Citing data by the OBR, Hunt said the economy was expected to narrow by 0.2% and would not enter a recession this year.
He also noted that the national debt was expected to reach 92.4% of GDP next year.
Defense spending will go up £11 billion ($13.2 billion) over the next five years, he also said.
“It will be nearly 2.25% of GDP by 2025. We were the first large European country to commit to 2% of GDP for defense. And we will now raise that 2.25% as soon as fiscal and economic circumstances allow,” he added.
Hunt also said the government sought to position the UK as having one of the most pro-business, pro-enterprise tax regimes in the world.
He also pointed to a recent decision to classify nuclear power as “environmentally sustainable,” vowing that the launch of a new body, Great British Nuclear, to facilitate the sector would bring down costs.
Hunt also announced 12 new investment zones, which he said would be the “new Canary Wharfs” of the UK,” referring to a major business district in Greater London.

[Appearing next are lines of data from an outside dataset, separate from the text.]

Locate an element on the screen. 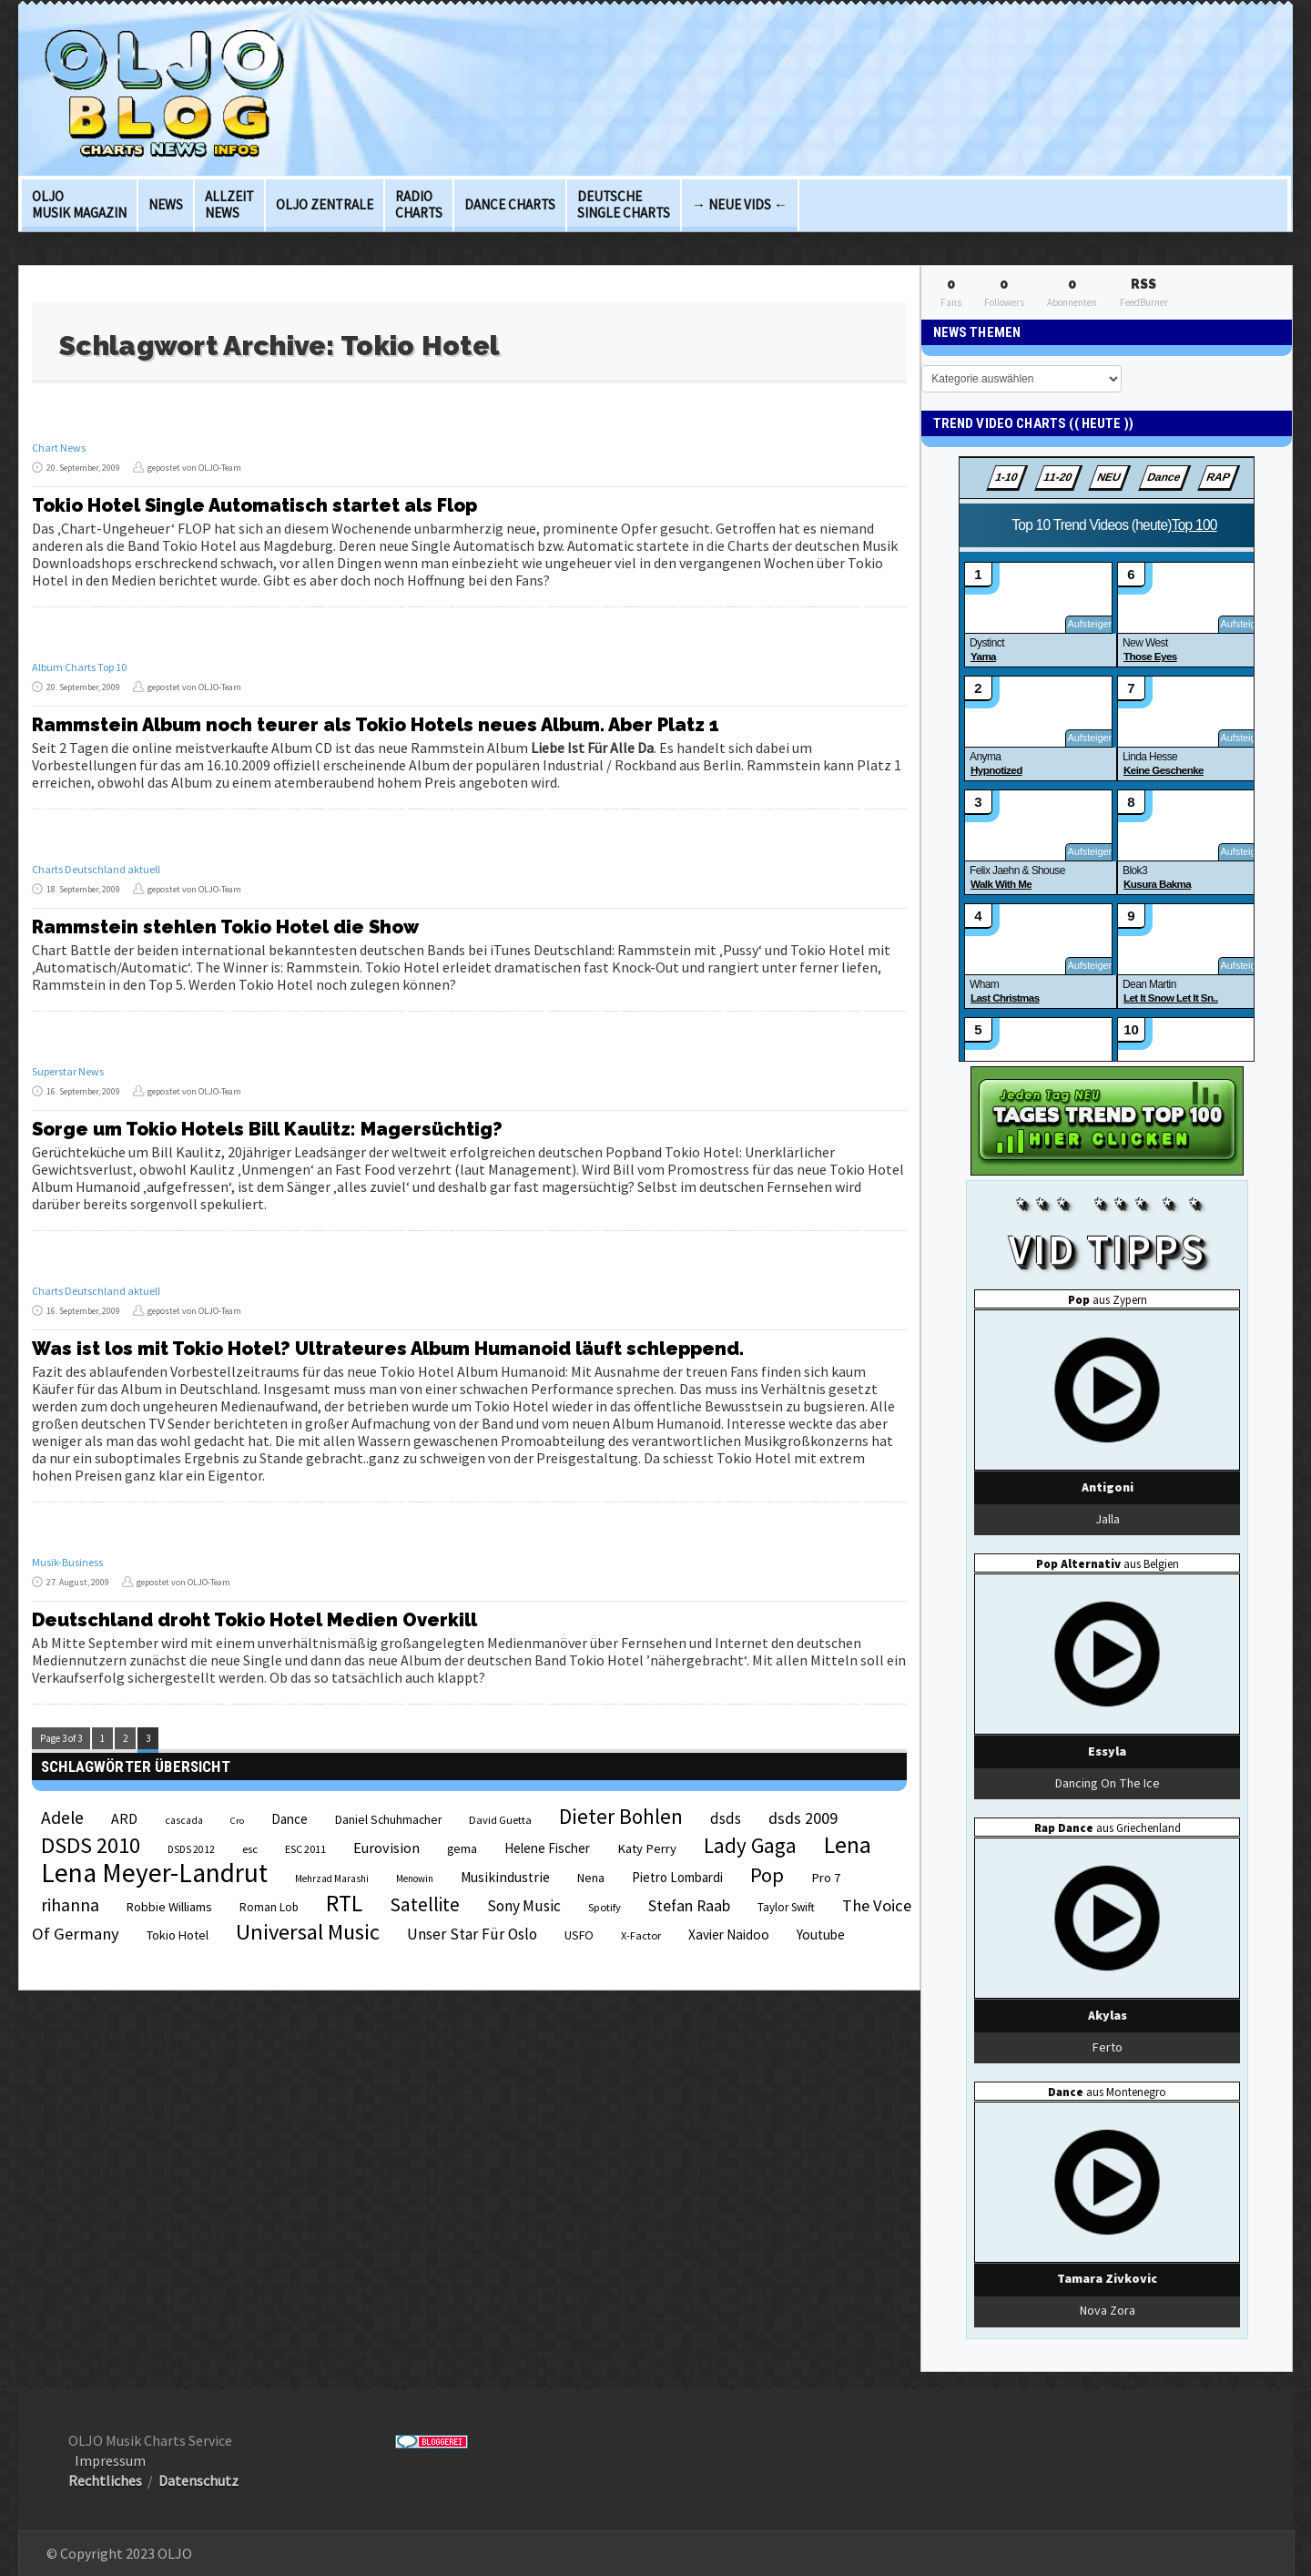  Daniel Schuhmacher [Daniel Schuhmacher (24 Einträge)] is located at coordinates (388, 1820).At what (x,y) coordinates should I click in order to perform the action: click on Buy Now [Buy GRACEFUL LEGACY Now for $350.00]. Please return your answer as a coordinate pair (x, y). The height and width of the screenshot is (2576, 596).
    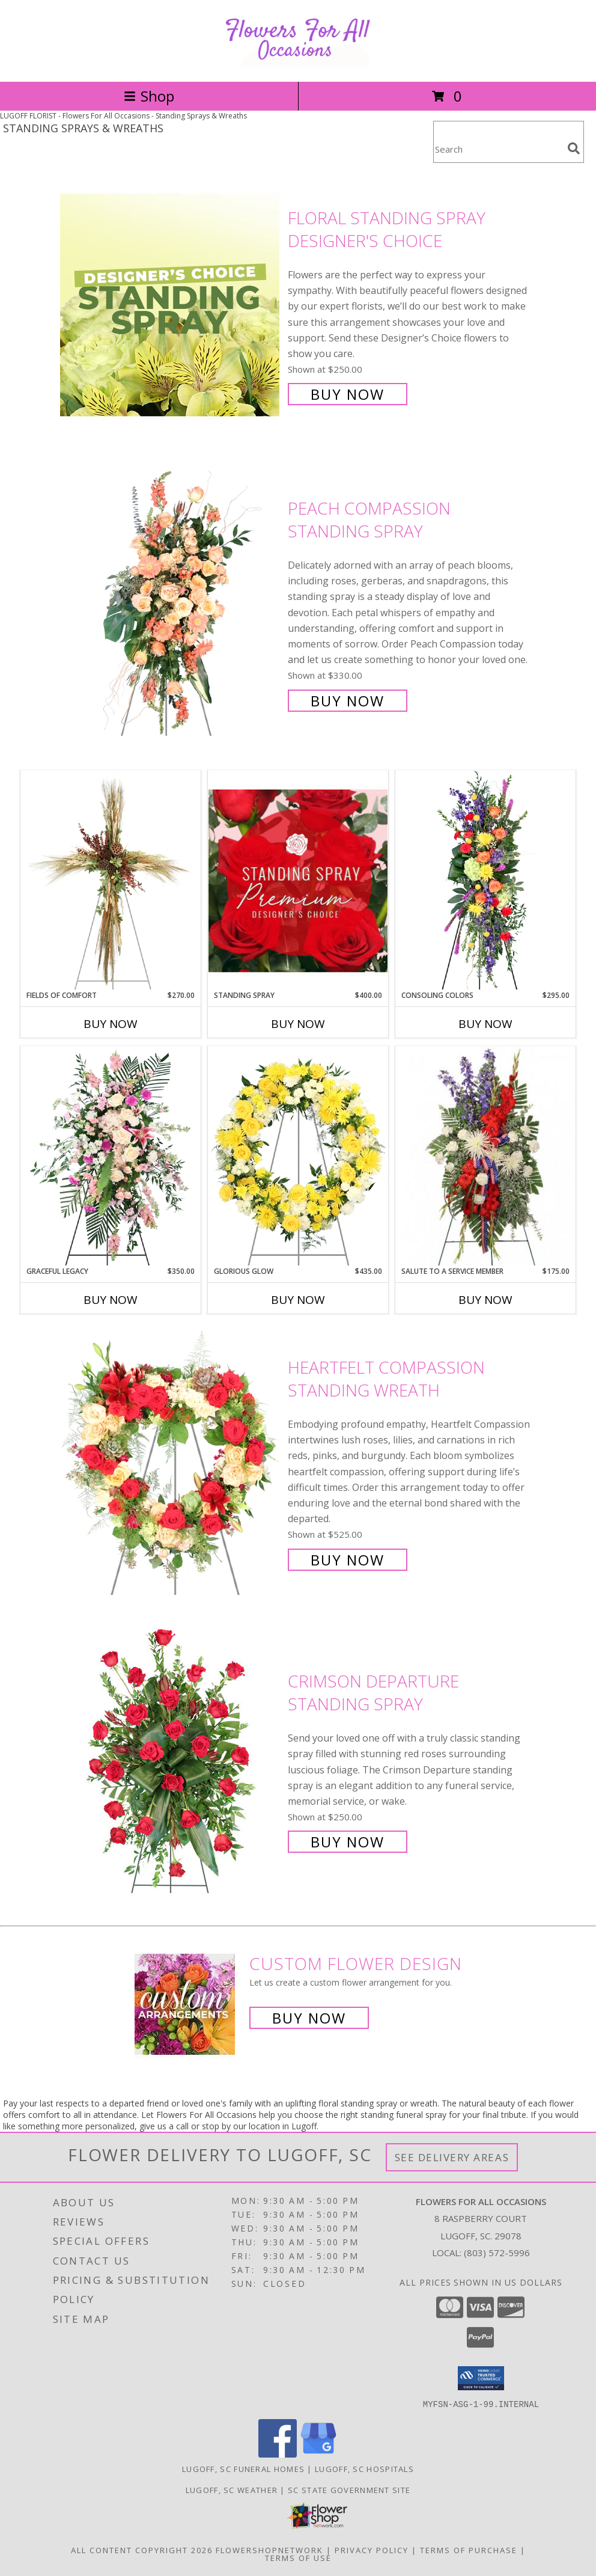
    Looking at the image, I should click on (111, 1300).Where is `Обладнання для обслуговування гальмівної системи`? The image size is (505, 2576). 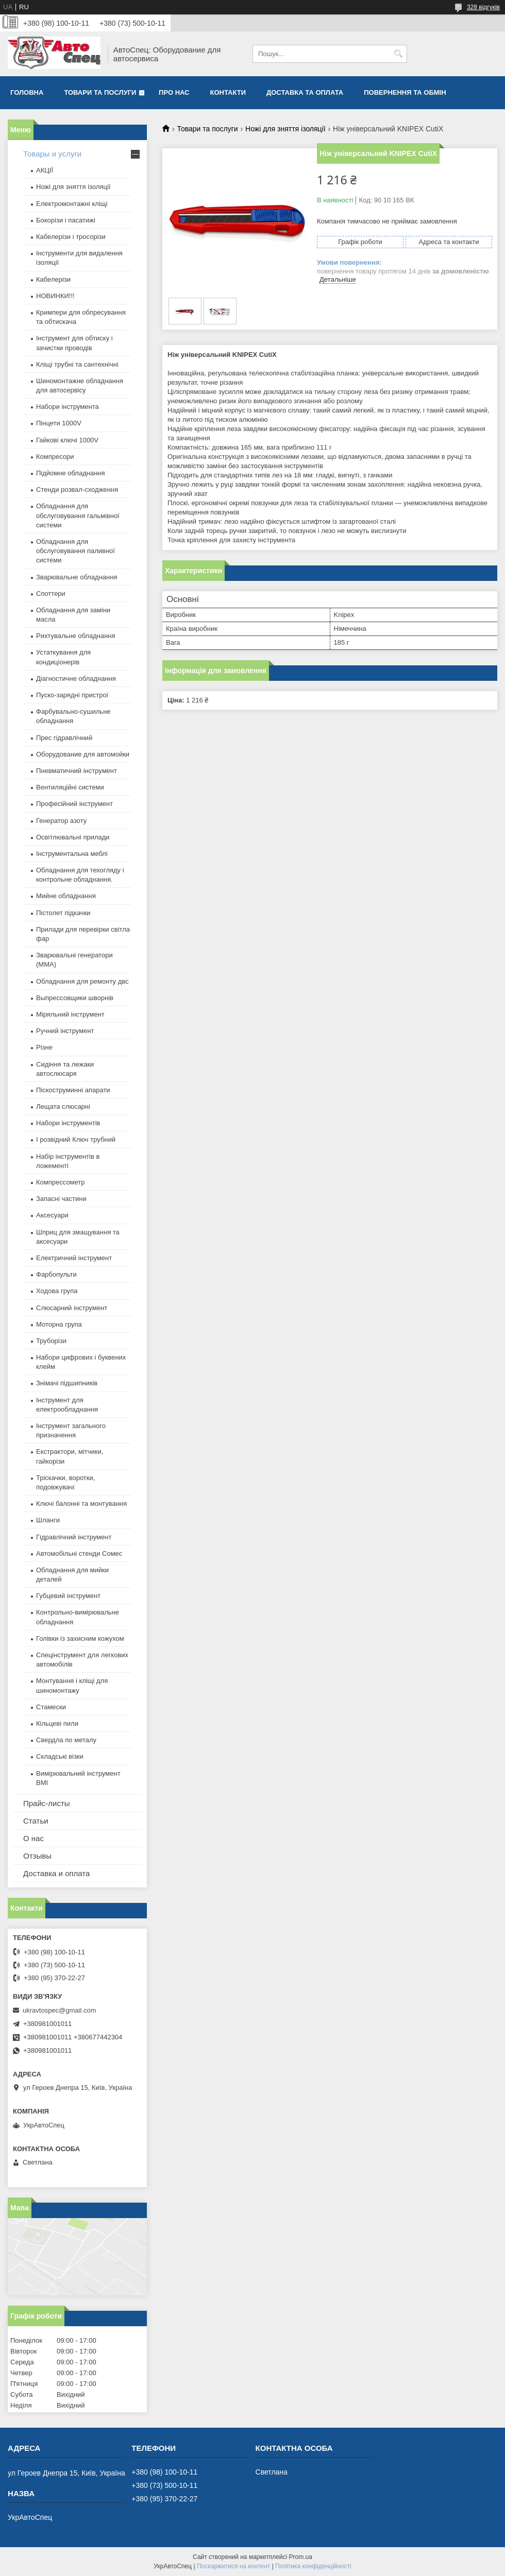 Обладнання для обслуговування гальмівної системи is located at coordinates (78, 515).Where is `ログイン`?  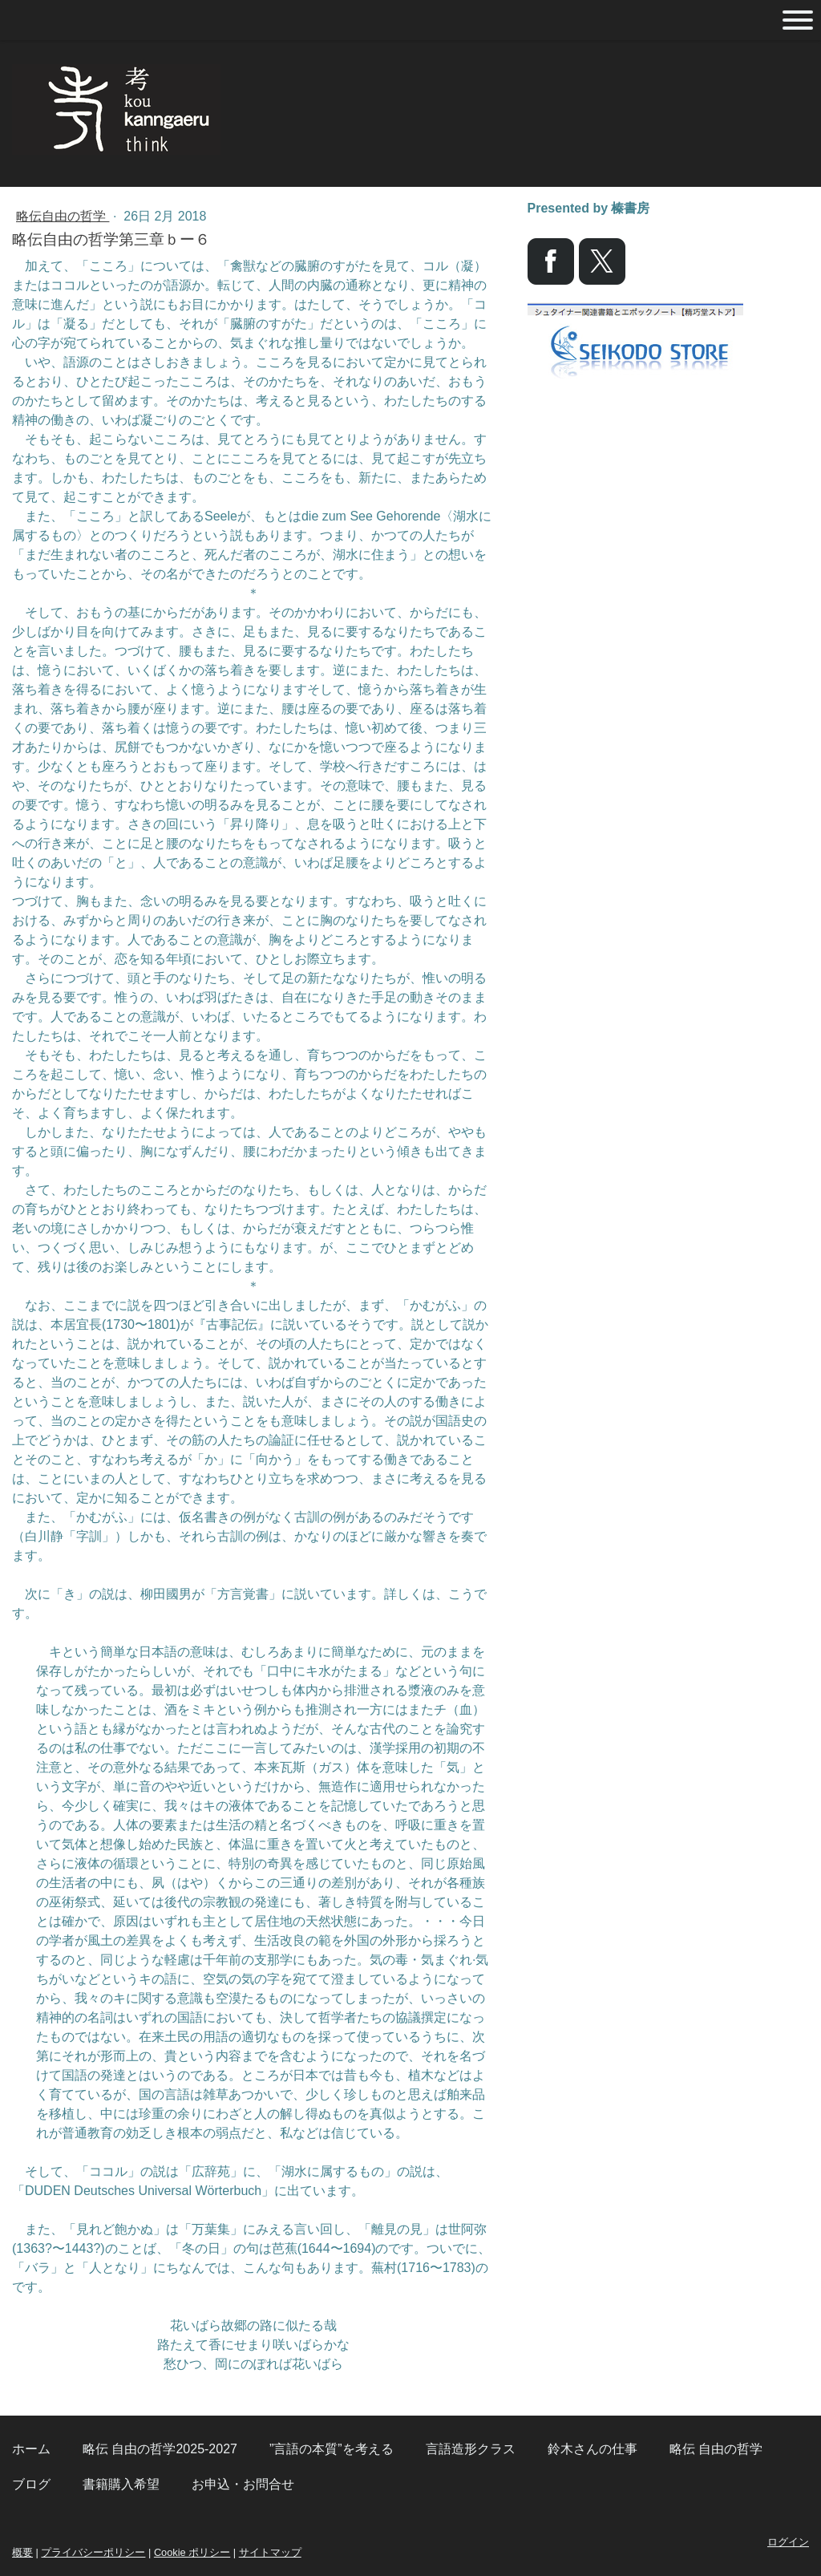
ログイン is located at coordinates (788, 2542).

“They will be in the West Midlands, Greater Manchester, the northeast, South Yorkshire, West Yorkshire, East Midlands, Teesside, and Liverpool. There will also be at least one in Scotland, Wales, and Northern Ireland,” he said.
Hunt also announced that the corporate tax would be increased from 19% to 25%.
The Budget statement is a key event in the UK government’s fiscal calendar and typically takes place once a year, usually in March or November.
The chancellor of the exchequer is responsible for presenting the budget to parliament, outlining the government’s plans for taxation, public spending, and borrowing.